Repealing health bill will be tough sell

Already, the political dynamic on health care has started to change. Though Democrats still face a skeptical public, Republicans have a greater burden.

The GOP still may be able to score points against vulnerable Democrats by decrying the admittedly high cost of President Barack Obama’s landmark bill and noting it will be financed with increased taxes. But Republican threats to repeal it if they retake Congress in November also put them in the politically difficult position of threatening to take away millions of Americans’ newly won rights.

The bill Obama signed Tuesday will quickly allow insurance coverage for those with pre-existing medical conditions, let young adults stay on parents’ insurance until age 26 and give seniors additional help in paying prescription drug costs now limited by Medicare’s so-called “doughnut hole.”

As someone with a 23-year-old son and a substantial Medicare drug bill, I can attest these are not small things.

Even before the final vote, Democrats were previewing their post-passage tactics by distributing a list of benefits with high public support and asking which ones Republicans wanted to repeal. Beyond that, threats of repeal by top Republicans will accentuate the party’s reputation for negativism when there is no realistic way they could succeed any time soon.

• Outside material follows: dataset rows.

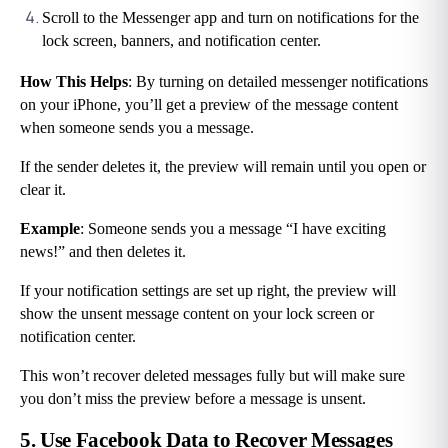
Scroll to the Messenger app and turn on notifications for the 
lock screen, banners, and notification center.
How This Helps
: By turning on detailed messenger notifications 
on your iPhone, you’ll get a preview of the message content 
when someone sends you a message.
If the sender deletes it, the preview will remain until you open or 
clear it.
Example
: Someone sends you a message “I have exciting 
news!” and then deletes it.
If your notification settings are set up right, the preview will 
show the unsent message content on your lock screen or 
notification center.
This won’t recover deleted messages fully but will make sure 
you don’t miss the preview before a message is unsent.
5. Use Facebook Data to Recover Messages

Even with congressional control, any such effort next year would encounter Obama’s opposition. Ultimately, any successful repeal effort would require electing in 2012 a president willing to take the political gamble of advocating the end of expanded coverage for millions of Americans.

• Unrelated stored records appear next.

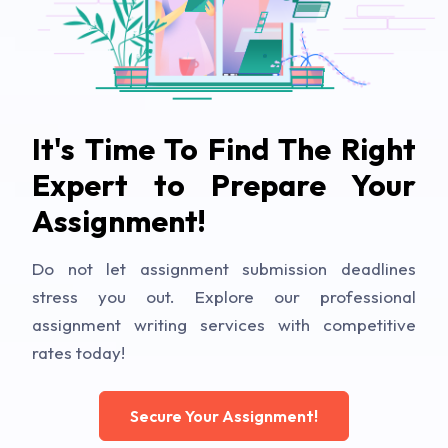
It's Time To Find The Right
Expert to Prepare Your
Assignment!
Do not let assignment submission deadlines
stress you out. Explore our professional
assignment writing services with competitive
rates today!
Secure Your Assignment!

To be sure, the long reform campaign still has one more legislative barrier — and potential legal ones. That’s Senate consideration of the so-called “reconciliation bill” that improves the initial measure by removing some of the crasser deals that got it through the Senate just before Christmas.

Any Republican successes won’t change the fact that the landmark bill extending health insurance to more than 30 million additional Americans has become law and that a Democratic Congress and president have fulfilled their party’s long-standing promise.

So what problems remain beyond the final legislative maneuvers and any continuing efforts by critics to misrepresent provisions in the measure?

A crucial factor will be implementation, something Obama stressed in hailing House passage Sunday night. The measure’s complexity, illustrated by the confusing, yearlong debate, means the administration must mount an intensive education campaign to show Americans how to benefit.

In addition, this and future administrations face the continuing challenge of resolving the long-term fiscal problems of Medicare, Medicaid and Social Security, even if this bill achieves its promised budgetary savings. Increased taxes and decreased benefits for future retirees are almost inevitable.

Perhaps the biggest short-term threat is the vow from some critics to switch the battlefield from Congress to the federal courts. On Tuesday, 13 Republican attorneys general, including Texas’ Greg Abbott, and one Democrat filed a federal court suit challenging the bill’s constitutionality because of the requirement that every American buy health insurance or pay a penalty.

Given the fact that the federal courts in general, and the Supreme Court in particular, are dominated by Republican presidents’ nominees, the judiciary could play havoc with the health insurance plan. But the White House seems confident that won’t happen, and it’s ironic that those who decry judicial activism would have the courts curb or reject a law that resulted from the actions of the voters and their elected representatives.

In the end, some House Democrats who supported the bill will lose their seats in November. Of course, that was always likely, with or without health care, primarily because their districts are too Republican.

And the Democrats now have a chance to turn the tables politically on the GOP because it will be far easier to show people what this legislation will do for them than to decry its passage.